Los defensores habían formado un círculo compacto uniendo los escudos a los escudos, plantando las astas de las lanzas en tierra para presentar una muralla de puntas a la carga de la caballería. Detrás habían alineado a los arqueros, que disparaban nubes de dardos mortíferos. Pero Alejandro parecía dominado por una fuerza espantosa.

Parmenio, que también le había observado combatir tres años antes en Queronea, se quedó atónito y espantado al verle enzarzarse en el cuerpo a cuerpo, olvidado de todo, como preso de un furor incontrolable, animado por un vigor inagotable, gritando, segando la vida a los enemigos con la espada y con el hacha de guerra, acicateando a Bucéfalo, acorazado de bronce, contra las filas enemigas hasta abrir una brecha por la que lanzarse detrás de la caballería pesada y la infantería de asalto.

Cercados, dispersos, perseguidos uno a uno como fieras en fuga, los tribalos se detuvieron, mientras que los getas siguieron resistiendo hasta el último hombre, hasta el último aliento.

Cuando todo hubo terminado, la tempestad que avanzaba desde el norte llegó al río y a la isla, pero, al encontrar la humedad que subía de la vasta corriente, se atenuó. Como por ensalmo, comenzó a caer la nieve, primero mezclada con lluvia, en forma de minúsculos cristales de hielo, y luego cada vez más densa y en grandes copos. El fangal sanguinolento pronto estuvo cubierto de blanco, los incendios se apagaron y por doquier descendió un pesado silencio, roto tan sólo aquí y allá por algún que otro grito amortiguado o por los bufidos de los caballos que avanzaban cual espectros en la tormenta.

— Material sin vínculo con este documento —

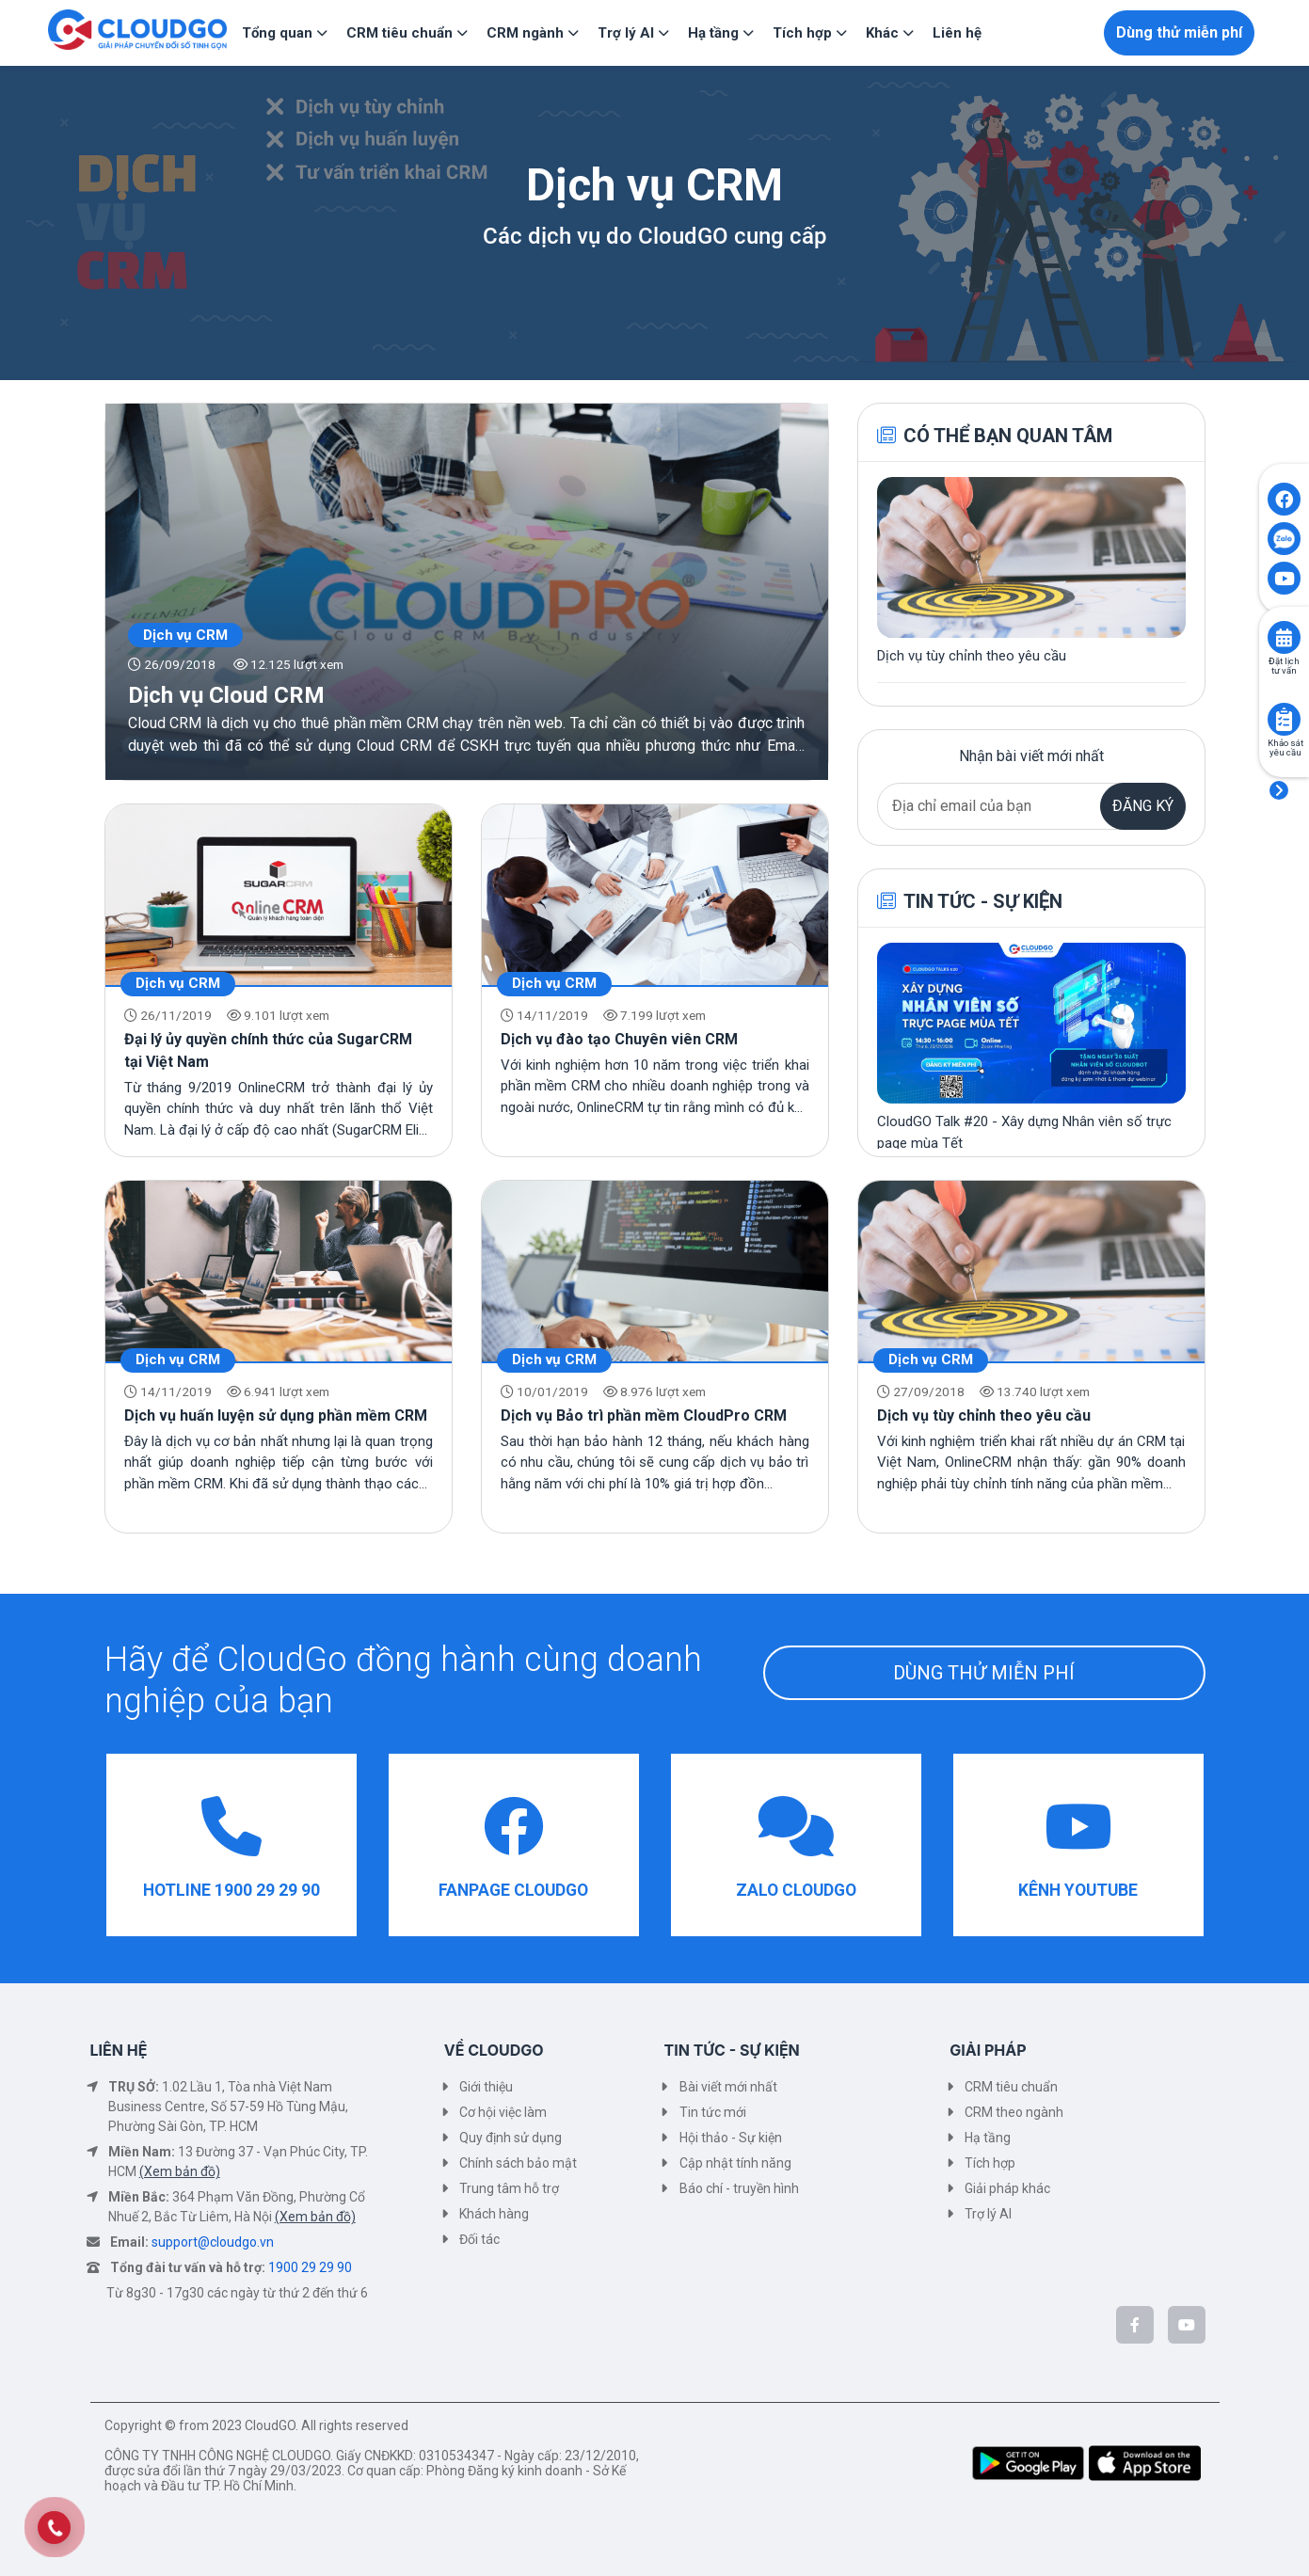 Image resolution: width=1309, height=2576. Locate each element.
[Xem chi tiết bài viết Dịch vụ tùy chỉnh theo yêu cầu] (1031, 572)
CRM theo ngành (1014, 2112)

Alejandro volvió hacia la orilla del mar, y los soldados que había dejado de guardia en el atracadero le vieron aparecer de repente por entre la cortina de nieve y niebla: no tenía su escudo, empuñaba aún la espada y el hacha de doble filo y estaba cubierto de sangre de la cabeza a los pies. Las placas de bronce sobre su pecho y sobre la frente de Bucéfalo estaban igualmente rojas y emanaba del cuerpo y de los ollares del semental una densa nube de vapor, como si de una fiera fantástica, de una criatura de pesadilla se tratase.

Parmenio le alcanzó enseguida, con el estupor pintado en el rostro.

—Señor, no hubieras tenido que...

Alejandro se quitó el yelmo liberando sus cabellos al viento helado y el viejo general no reconoció su voz cuando dijo:

—Se acabó, Parmenio, volvamos atrás.

Una parte del ejército fue repatriada por el mismo camino de ida, mientras que Alejandro guió a la parte restante de los soldados y a la caballería hacia el oeste, remontando el curso del Istro hasta que se encontró con el pueblo de los celtas, que provenían de tierras lejanísimas a orillas del océano del Norte, y estableció con ellos un pacto de alianza.

Se sentó bajo una tienda de pieles curtidas con su jefe, un gigante rubio que se tocaba con un yelmo rematado en un pájaro, a las que subían y bajaban con un leve crujido cada vez que movía la cabeza.

—Juro —afirmó el bárbaro —que seguiré siendo fiel a este pacto mientras la tierra no se hunda en el mar, el mar no sumerja a la tierra y el cielo no caiga sobre nuestras cabezas.

Alejandro se quedó sorprendido por aquella fórmula que no había oído nunca en su vida y preguntó:

—¿Cuál de esas cosas teméis más?

El jefe alzó la mirada y las alas del pájaro se movieron arriba y abajo; pareció pensar un momento y luego dijo, muy seriamente:

—Que el cielo caiga sobre nuestras cabezas.

Alejandro no supo nunca el motivo.

A continuación atravesó los territorios de los dárdanos y de los agríanos, poblaciones salvajes de estirpe iliria que habían traicionado la alianza de Filipo y se habían unido a los getas y a los tribalos. Les derrotó y les obligó a proporcionarle tropas porque los agríanos eran famosos por su capacidad de trepar, armados, hasta las peñas más escarpadas y el joven soberano pensaba que sería más cómodo poder emplear semejantes tropas que hacer tallar una escalera en la roca del monte Ossa para su infantería de asalto.